Por Guilherme Correia | 24/06/2022 11:26
Adolescente gestante em aldeia de Campo Grande; grávidas com menos de 14 anos são mais comuns entre pardas e indígenas. (Foto: Marcos Maluf/Arquivo)
Adolescente gestante em aldeia de Campo Grande; grávidas com menos de 14 anos são mais comuns entre pardas e indígenas. (Foto: Marcos Maluf/Arquivo)

De acordo com dados do Ministério da Saúde, em uma década, mais de 4,7 mil crianças, de até 14 anos, foram mães em Mato Grosso do Sul. Neste período, 881 deram à luz em Campo Grande. Somente no ano de 2020, foram 355 crianças grávidas registradas no Estado, com 69 na Capital.

Em relação ao perfil das grávidas, divulgado pela pasta federal, cerca de 84,6% delas eram solteiras, enquanto as demais se dividem entre as com registro de "casadas" ou com "união consensual".

No entanto, vale ressaltar que, conforme o Código Civil, a idade mínima para que haja permissão de casamento, no Brasil, é de 18 anos. Caso tenha 16 anos, ou mais, é necessário autorização dos pais ou responsáveis.

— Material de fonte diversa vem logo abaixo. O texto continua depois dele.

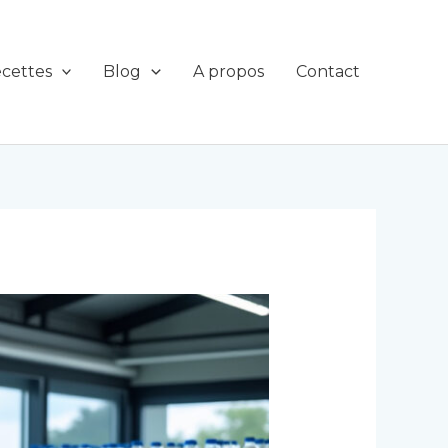
cettes
Blog
A propos
Contact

Ainda que os indígenas sejam menos de 1,7% da população sul-mato-grossense, conforme o IBGE (Instituto Brasileiro de Geografia e Estatística), as crianças indígenas que tiveram filho com 14 anos, ou menos, representam cerca de 21,8% do total. O restante é dividido entre pardas (54,6%), brancas (21,6%) e pretas (1,6%).

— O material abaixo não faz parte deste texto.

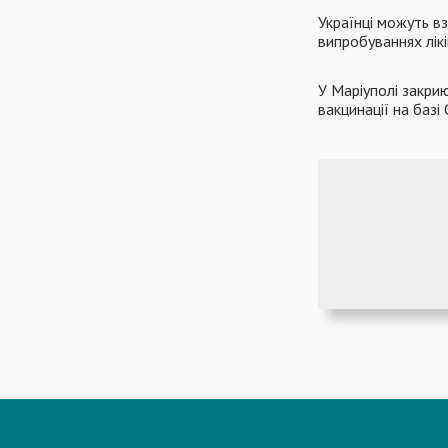
Українці можуть вз
випробуваннях лік
У Маріуполі закри
вакцинації на базі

Aproximadamente 73% das gestações duraram entre 37 a 41 semanas, enquanto 21% tiveram 36 semanas ou menos. Quase metade (48%) não teve acompanhamento pré-natal considerado, ao menos, adequado.

Gravidez na adolescência - Caso divulgado pelo jornal The Intercept Brasil, na última segunda-feira (20), reacendeu a questão da gravidez na adolescência. De acordo com a reportagem, no dia 4 de maio, uma menina de 11 anos, vítima de estupro, teve o aborto legal negado pelo Hospital Universitário Polydoro Ernani de São Thiago, em Florianópolis (SC).

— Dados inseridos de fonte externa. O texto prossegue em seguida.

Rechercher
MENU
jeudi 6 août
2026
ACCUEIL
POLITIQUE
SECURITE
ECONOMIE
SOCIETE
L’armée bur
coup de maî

Dias depois, a juíza Joana Ribeiro Zimmer e promotora Mirela Dutra Alberton, que eram responsáveis pela investigação do estupro, pediram para a menina manter a gestação por mais “uma ou duas semanas”, para aumentar a sobrevida do feto, além de proibir a realização do aborto.

Uma decisão da magistrada chegou a manter a menina em um abrigo público, longe da família. Ontem (21), no entanto, o TJSC (Tribunal de Justiça de Santa Catarina ) determinou sua saída do abrigo e o retorno para a guarda mãe.

Após a repercussão do caso, a juíza Joana Ribeiro Zimmer foi afastada do caso. Em nota, o TJSC informou que a Corregedoria abriu um procedimento investigatório sobre a condução do processo. Juíza e promotora envolvidas no caso disseram que não iriam se pronunciar.

O MPF (Ministério Público Federal) de Santa Catarina começou a investigar atuação da unidade hospitalar, que alega ser possível prosseguir com o aborto legal apenas por meio de decisão judicial, passadas 20 semanas de gestação.Campo Grande News - Conteúdo de Verdade

No entanto, segundo o MPF, o aborto legal - quando em casos de violência sexual -, não requer qualquer autorização judicial ou comunicação policial, assim como não existem, na legislação, limites relacionados à idade gestacional e ao peso fetal para a realização do procedimento.